Brown thrasher

AI-powered BirdNET app makes citizen science easier

The BirdNET app, a free machine-learning powered tool that can identify more than 3,000 birds by sound alone, generates reliable scientific data and makes it easier for people to contribute citizen-science data on birds by simply recording sounds, according to new Cornell research.

“The most exciting part of this work is how simple it is for people to participate in bird research and conservation,” said Connor Wood, research associate in the K. Lisa Yang Center for Conservation Bioacoustics at the Cornell Lab of Ornithology and lead author of “The Machine Learning-Powered BirdNET App Reduces Barriers to Global Bird Research by Enabling Citizen Science Participation,” which published June 28 in PLOS Biology.

“You don’t need to know anything about birds, you just need a smartphone, and the BirdNET app can then provide both you and the research team with a prediction for what bird you’ve heard,” Wood said. “This has led to tremendous participation worldwide, which translates to an incredible wealth of data. It’s really a testament to an enthusiasm for birds that unites people from all walks of life.”

The study suggests that the BirdNET app lowers the barrier to citizen science because it doesn’t require bird-identification skills. Users simply listen for birds and tap the app to record. BirdNET uses artificial intelligence to automatically identify the species by sound and captures the recording for use in research.

“Our guiding design principles were that we needed an accurate algorithm and a simple user interface,” said study co-author Stefan Kahl in the Yang Center at the Cornell Lab of Ornithology, who led the technical development. “Otherwise, users would not return to the app.”

The results exceeded expectations: Since its launch in 2018, more than 2.2 million people have contributed data.

To test whether the app could generate reliable scientific data, the authors selected four test cases in the United States and Europe in which conventional research had already provided robust answers.
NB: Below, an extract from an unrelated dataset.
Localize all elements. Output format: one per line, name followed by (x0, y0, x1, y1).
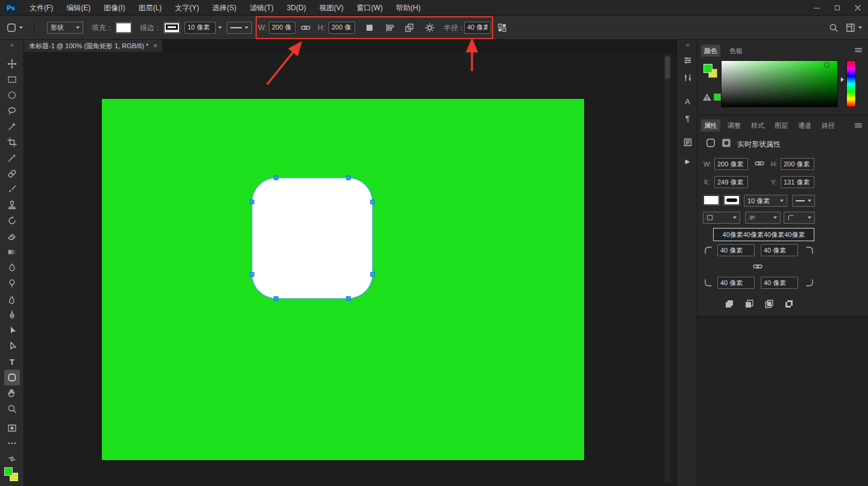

Their study shows, for example, that BirdNET app data successfully replicated the known distribution pattern of song-types among white-throated sparrows, and the seasonal and migratory ranges of the brown thrasher.

Validating the reliability of the app data for research purposes was the first step in what the authors hope will be a long-term, global research effort – not just for birds, but ultimately for all wildlife and even entire soundscapes. The app is available for both iOS and Android platforms.

The BirdNET app is part of the Cornell Lab of Ornithology’s suite of tools, including the educational Merlin Bird ID app and citizen-science apps eBird, NestWatch and Project FeederWatch, which together have generated more than 1 billion bird observations, sounds and photos from participants around the world for use in science and conservation.

This project was supported by Jake Holshuh, the Arthur Vining Davis Foundations, European Union, European Social Fund for Germany and German Federal Ministry of Education and Research.

Pat Leonard is a staff writer at the Cornell Lab of Ornithology.